I saw this plant growing emersed at a pond in my son's school. Got a few cuttings from the "bush" and planted it on soil at home. It looks like some sort of a stricta for me, but this is so much bigger than the green stricta I have in my tank. Would appreciate if someone could confirm. Cheers!


----------



## miremonster (Mar 26, 2006)

Interesting; was it possibly planted at the pond, or could it be a natural occurrence? Which country?
I'd suggest to wait for flowers, or to look again if there are flowering plants at the pond.


----------



## tonnakpil (Jul 29, 2013)

miremonster said:


> Interesting; was it possibly planted at the pond, or could it be a natural occurrence? Which country?
> I'd suggest to wait for flowers, or to look again if there are flowering plants at the pond.


Hi Miremonster,

Danke. Looks like it has been planted in the pond. Its a rather bushy plant, about two feet in height above the water. These particular leaves (largest) are about 3 inches in length. After 2 days of planting it in soil, it seems to be doing well.

I'm from the Philippines.

I'll try to get a photo of the mother plant if I get the chance.


----------



## miremonster (Mar 26, 2006)

Hi tonnakpil,
ok, thx; so it might also be something not native to the Philippines. It looks like a Hygrophila but IMO other genera can't be excluded; flowers would be most telling.
Hygrophila corymbosa (native to i.a. the Philippines), to which the plants known as H. stricta belong, can be recognized by its branched inflorescences in the leaf axils: http://www.aquarticles.com/images/Dunaway flowers/D_Hygrophila corymbosa v. 'Stricta'.jpg


----------



## tonnakpil (Jul 29, 2013)

Hi Miremonster,

It the stem doesn't look like the one in your photo. I couldn't see any flowers on the main plant, yet. (might not be season) 

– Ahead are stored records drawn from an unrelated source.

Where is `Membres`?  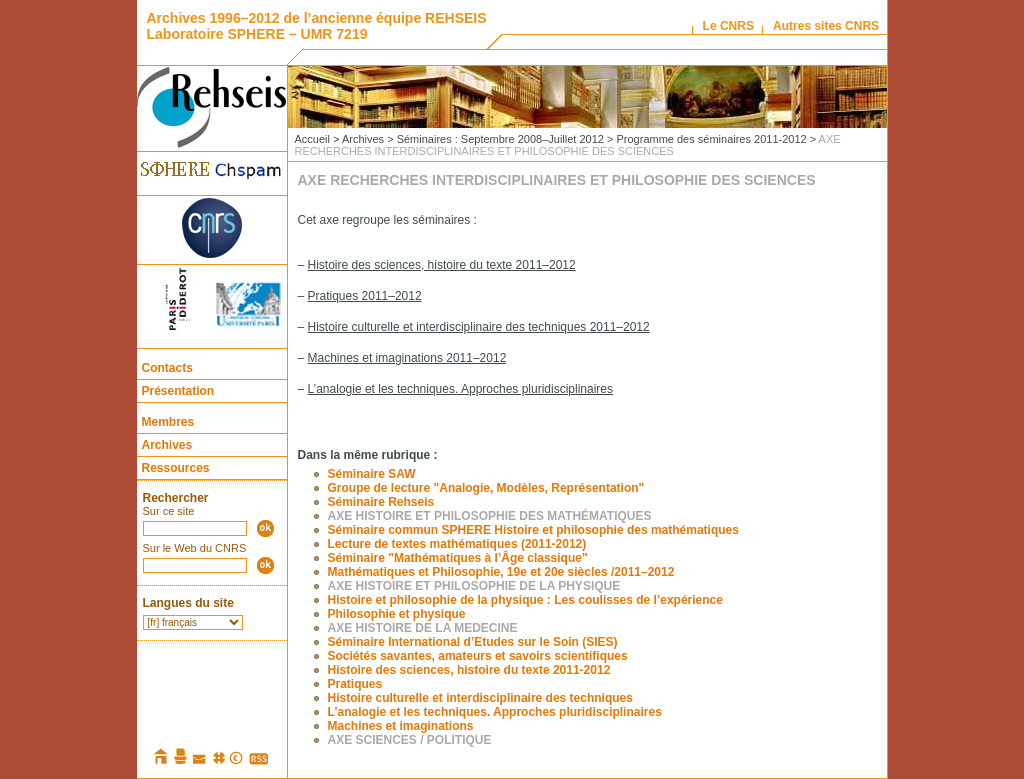 Membres is located at coordinates (168, 422).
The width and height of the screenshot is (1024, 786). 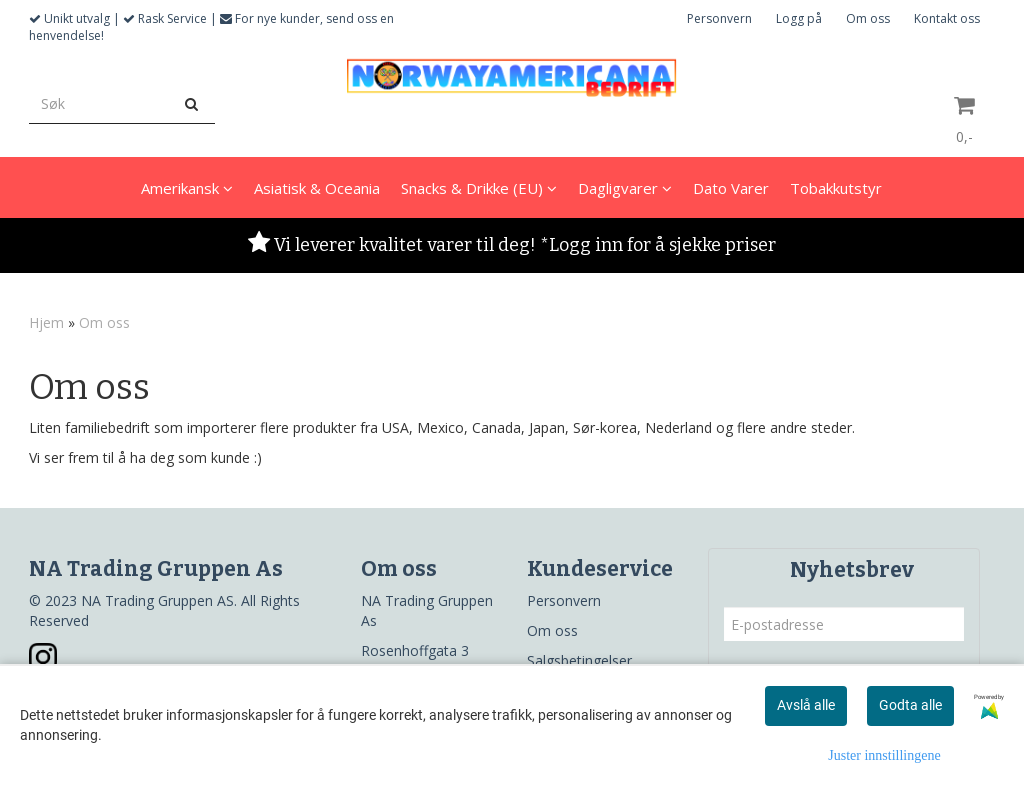 I want to click on Personvern, so click(x=719, y=18).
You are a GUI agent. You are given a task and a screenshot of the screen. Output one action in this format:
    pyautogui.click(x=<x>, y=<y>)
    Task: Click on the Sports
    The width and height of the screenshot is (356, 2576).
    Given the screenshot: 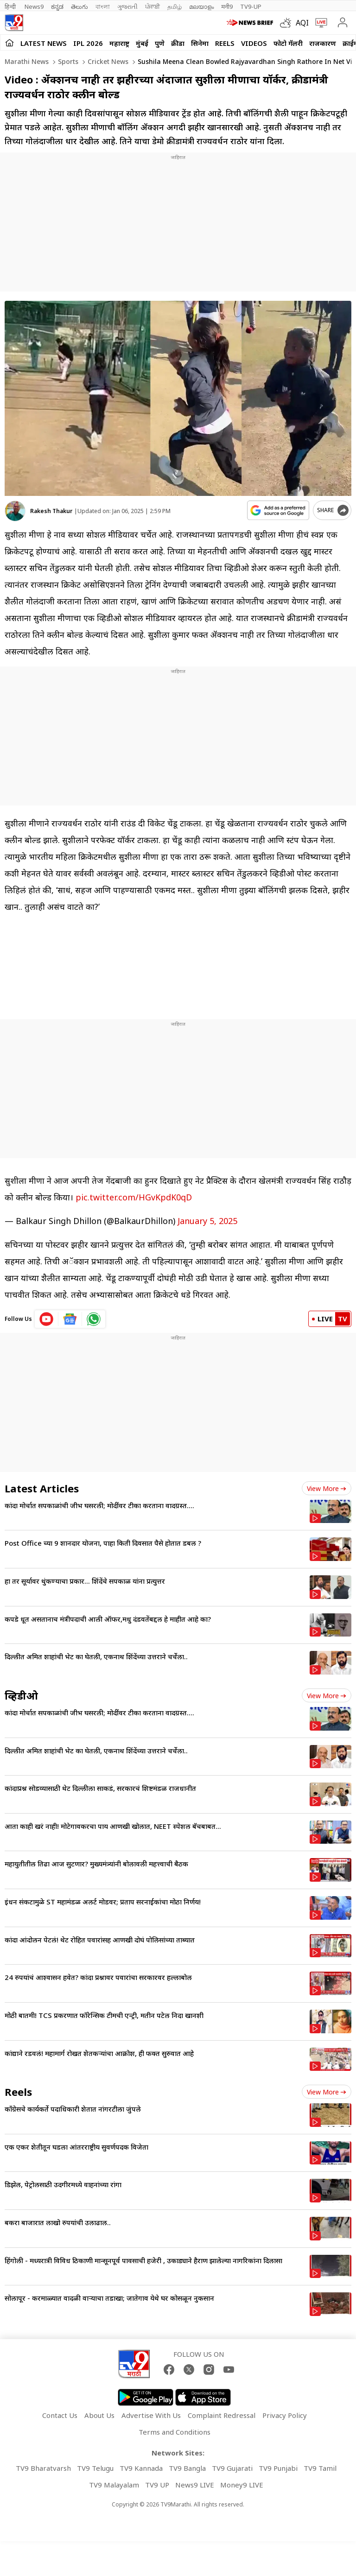 What is the action you would take?
    pyautogui.click(x=67, y=61)
    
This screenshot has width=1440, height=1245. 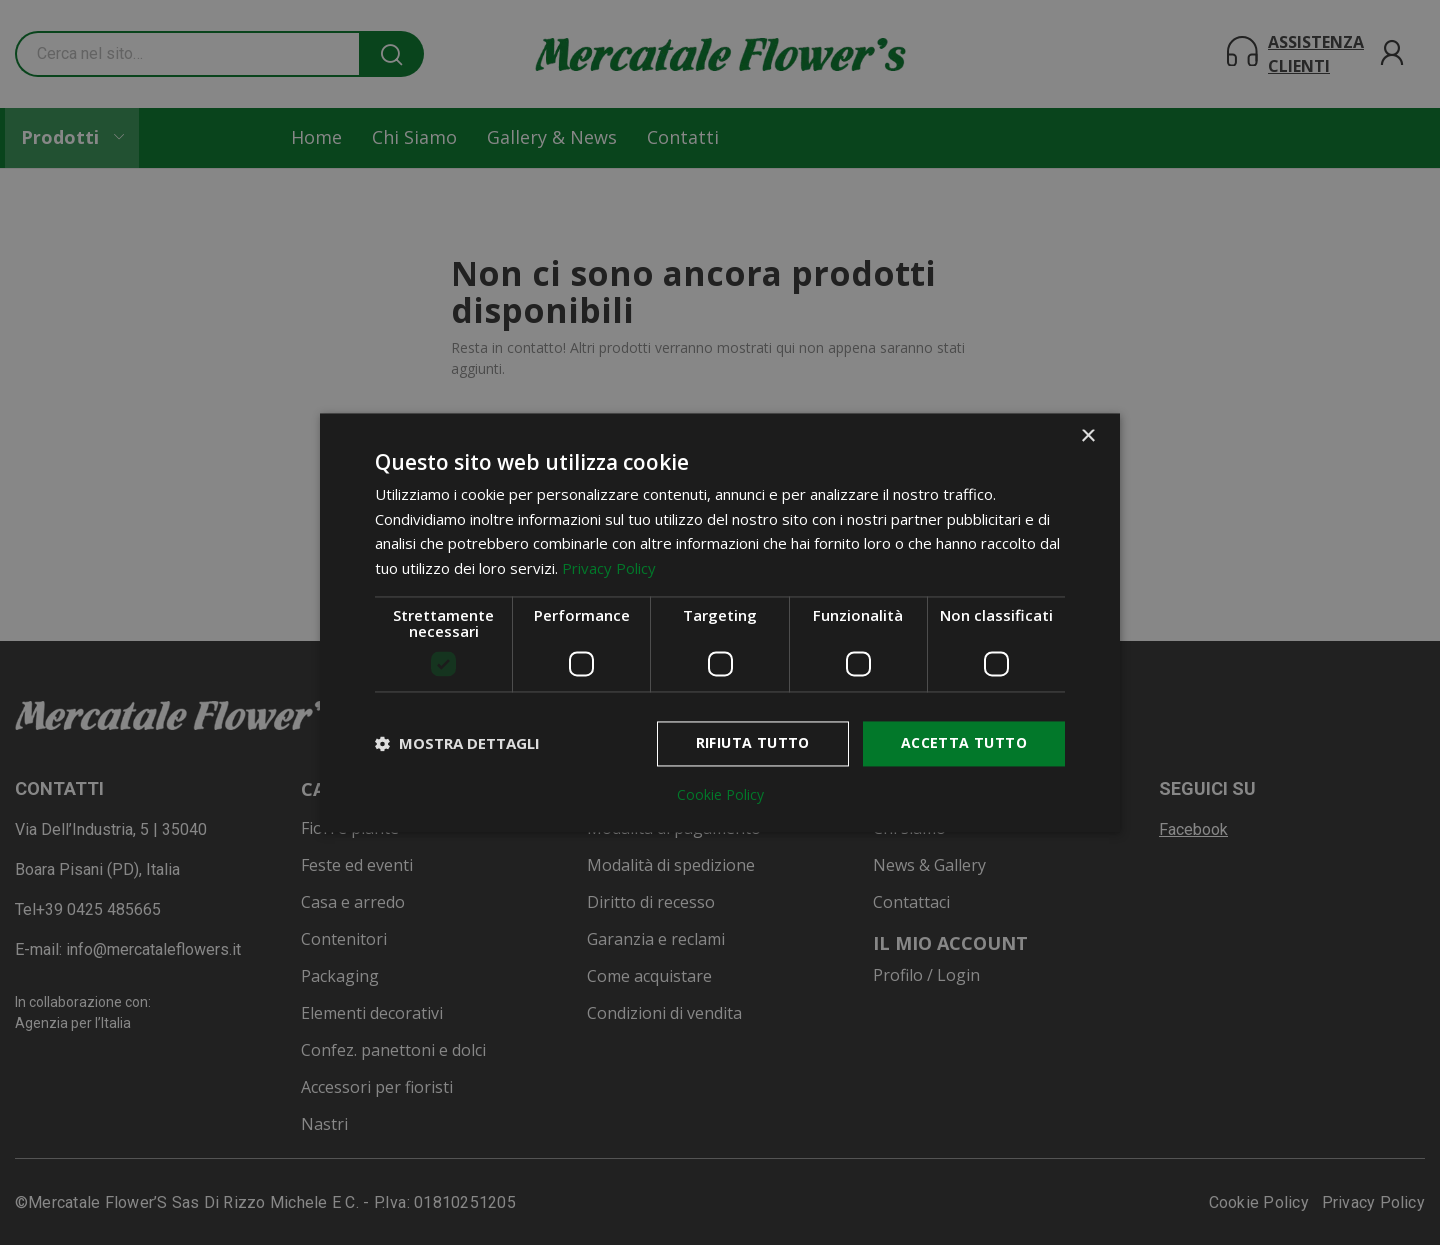 I want to click on Rifiuta tutto [button], so click(x=753, y=742).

Further research has pointed me towards Nomaphila stricta (Giant Hygrophila). I asked for a few more cuttings and planted it emersed. Once established, I think I'll set up a new tank and let this grow out of the water. Thinking of creating a pond in the garden as well, surely this will be part of the plant list. 

Thanks so much.


----------



## Cavan Allen (Jul 22, 2004)

The currently accepted name of the plant you mention is _Hygrophila corymbosa_; there are no plants currently called _Nomaphila_.

Some photos when the plant flowers would be most helpful.


----------



## tonnakpil (Jul 29, 2013)

Cavan Allen said:


> The currently accepted name of the plant you mention is _Hygrophila corymbosa_; there are no plants currently called _Nomaphila_.
> 
> Some photos when the plant flowers would be most helpful.


Thanks for the correction, Caven. I'll try to snap some photos if I see flowers. If it's of any help, the emersed stems of the plant I got the cuttings from are woody. The leaves of the plant are quite long as well.


----------



## tonnakpil (Jul 29, 2013)

Here's a new photo of the main plant. The tall bushy stems have been cut short already.


----------



## miremonster (Mar 26, 2006)

Looks indeed like some sort of H. corymbosa, nevertheless flowers will confirm that. The cutting may hamper the flowering in the school pond, but you can surely expect flowers on your plants at home when they get large.

It seems that the name "Hygrophila stricta" is used in the water plant trade for different Hygrophila corymbosa forms, depending on the provider. AFAIK, broad-leaved H. corymbosa is traditionally called "H. stricta", as the H. corymbosa "Stricta" in the plant finder: http://www.aquaticplantcentral.com/forumapc/plantfinder/details.php?id=238

A Hygrophila corymbosa form with narrower, rather lanceolate leaves is known as H. siamensis resp. H. corymbosa "Siamensis": http://www.aquaticplantcentral.com/forumapc/plantfinder/details.php?id=226 It seems to me that your plant is similar to that Hygro.

But "siamensis"-like plants are occasionally (and erroneously) also called "H. stricta", e.g. here: http://www.aquaryus.com/plantes-aquarium/hygrophila-stricta.html


----------